至开元寺时,那尊既威严又慈祥的佛像依然端坐在石龛中,雪花没有靠近他的躯体,只在人们膜拜他的地方铺成白色一片。这里已没了庙宇,石基尚在,不知何时方可修复。

每次爬山至此而返,今日亦然。但开元寺下一小段较陡的山路,在今天上山时便令我感到行路的艰难。下山尤其难行,以前下雪时曾在此处摔倒多次,此次下山应当更加小心。本来是另有好路可行,但愈是难行,也愈充满了诱惑,所以下山时充满了探险的喜悦。我用手抓住一个树枝,然后再转换成另一个树枝,以防脚下打滑。可是,其间在我用手去抓另一树枝的刹那间,脚下一滑,屁股早已着地,哧溜一声,便仰面朝天地滑将下去。领口里,鞋子里,已经灌了不少的凉雪,顷刻又融化成凉凉的水。左顾右盼,竟无一人,只有静静的白雪在那里静静地观赏。

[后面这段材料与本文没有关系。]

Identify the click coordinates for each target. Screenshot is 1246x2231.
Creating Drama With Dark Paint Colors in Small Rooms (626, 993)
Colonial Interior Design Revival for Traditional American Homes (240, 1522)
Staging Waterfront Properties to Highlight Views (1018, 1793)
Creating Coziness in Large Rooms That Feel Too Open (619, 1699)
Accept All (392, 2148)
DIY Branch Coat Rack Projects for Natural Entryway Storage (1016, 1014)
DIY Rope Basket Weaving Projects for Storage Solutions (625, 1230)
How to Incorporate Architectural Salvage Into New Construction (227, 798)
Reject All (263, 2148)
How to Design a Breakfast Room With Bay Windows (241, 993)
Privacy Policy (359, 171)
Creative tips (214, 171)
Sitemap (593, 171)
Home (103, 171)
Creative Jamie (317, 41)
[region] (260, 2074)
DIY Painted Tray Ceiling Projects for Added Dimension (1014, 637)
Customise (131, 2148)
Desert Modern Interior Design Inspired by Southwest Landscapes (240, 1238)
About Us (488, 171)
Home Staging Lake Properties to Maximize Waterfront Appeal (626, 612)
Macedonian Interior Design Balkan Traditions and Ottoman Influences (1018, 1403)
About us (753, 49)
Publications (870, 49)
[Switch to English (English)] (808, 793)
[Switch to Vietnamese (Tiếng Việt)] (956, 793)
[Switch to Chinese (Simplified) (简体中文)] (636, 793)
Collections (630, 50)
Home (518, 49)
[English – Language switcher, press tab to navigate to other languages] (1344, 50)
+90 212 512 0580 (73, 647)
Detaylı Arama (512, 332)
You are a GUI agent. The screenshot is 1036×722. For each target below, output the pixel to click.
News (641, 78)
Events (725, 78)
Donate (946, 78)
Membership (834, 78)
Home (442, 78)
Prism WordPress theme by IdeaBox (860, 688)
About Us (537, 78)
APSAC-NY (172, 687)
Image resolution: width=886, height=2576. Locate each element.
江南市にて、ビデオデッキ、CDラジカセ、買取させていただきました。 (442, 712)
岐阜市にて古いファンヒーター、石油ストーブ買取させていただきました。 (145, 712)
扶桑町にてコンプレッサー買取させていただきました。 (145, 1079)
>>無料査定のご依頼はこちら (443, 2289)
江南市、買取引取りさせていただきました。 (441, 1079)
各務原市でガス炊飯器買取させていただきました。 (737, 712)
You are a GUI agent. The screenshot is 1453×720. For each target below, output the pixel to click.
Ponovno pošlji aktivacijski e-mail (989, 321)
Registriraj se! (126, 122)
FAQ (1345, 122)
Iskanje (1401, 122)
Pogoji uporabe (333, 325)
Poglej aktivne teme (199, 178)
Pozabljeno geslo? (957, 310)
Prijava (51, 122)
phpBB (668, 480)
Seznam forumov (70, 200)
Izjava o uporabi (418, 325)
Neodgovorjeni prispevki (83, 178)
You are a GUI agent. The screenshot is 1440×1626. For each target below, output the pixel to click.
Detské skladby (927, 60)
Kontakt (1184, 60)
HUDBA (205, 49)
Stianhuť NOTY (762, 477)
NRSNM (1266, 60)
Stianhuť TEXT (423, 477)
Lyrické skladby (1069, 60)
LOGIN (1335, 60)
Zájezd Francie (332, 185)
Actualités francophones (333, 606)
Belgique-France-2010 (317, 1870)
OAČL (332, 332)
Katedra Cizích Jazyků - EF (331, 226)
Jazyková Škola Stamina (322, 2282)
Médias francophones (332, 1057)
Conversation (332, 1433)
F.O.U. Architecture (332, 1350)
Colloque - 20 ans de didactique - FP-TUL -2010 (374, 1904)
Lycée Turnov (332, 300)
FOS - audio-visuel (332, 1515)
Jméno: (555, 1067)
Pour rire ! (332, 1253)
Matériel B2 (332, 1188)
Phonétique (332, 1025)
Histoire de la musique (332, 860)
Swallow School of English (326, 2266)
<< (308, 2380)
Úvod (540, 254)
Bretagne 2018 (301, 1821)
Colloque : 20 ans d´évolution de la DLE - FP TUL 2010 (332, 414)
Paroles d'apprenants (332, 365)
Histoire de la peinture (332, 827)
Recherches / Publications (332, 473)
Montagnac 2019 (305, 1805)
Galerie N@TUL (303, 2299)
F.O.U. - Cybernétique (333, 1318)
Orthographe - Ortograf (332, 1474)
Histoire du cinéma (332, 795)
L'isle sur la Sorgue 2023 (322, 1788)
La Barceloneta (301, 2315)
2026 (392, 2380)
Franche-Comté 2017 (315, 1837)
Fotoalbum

我上山时的脚印已蒙上了一层薄薄的雪花,与下山的脚印已有了明显的不同,偶有鸟儿惊飞,便将树上积存的雪花抖落,纷纷扬扬,簌簌落地。山腰下已偶尔传来登山者的叫喊声,天也渐渐亮了起来。

到半山脚那块长方形的平地时,已有一人在用心地扫雪;再往下走,已有三位登山者拄杖而上。不用多长时间,一些打太极拳的老者又要踏雪而来了。

回到家时,雪花依然飘着,头发湿了,上衣湿了,鞋子湿了,就连袜子也湿了,但久驻在胸中的愉悦却还在蔓延着。

雪真美,雪中登山更美。

原载于《行旅有道》,陶继新 著;语文出版社,2015年10月第1版。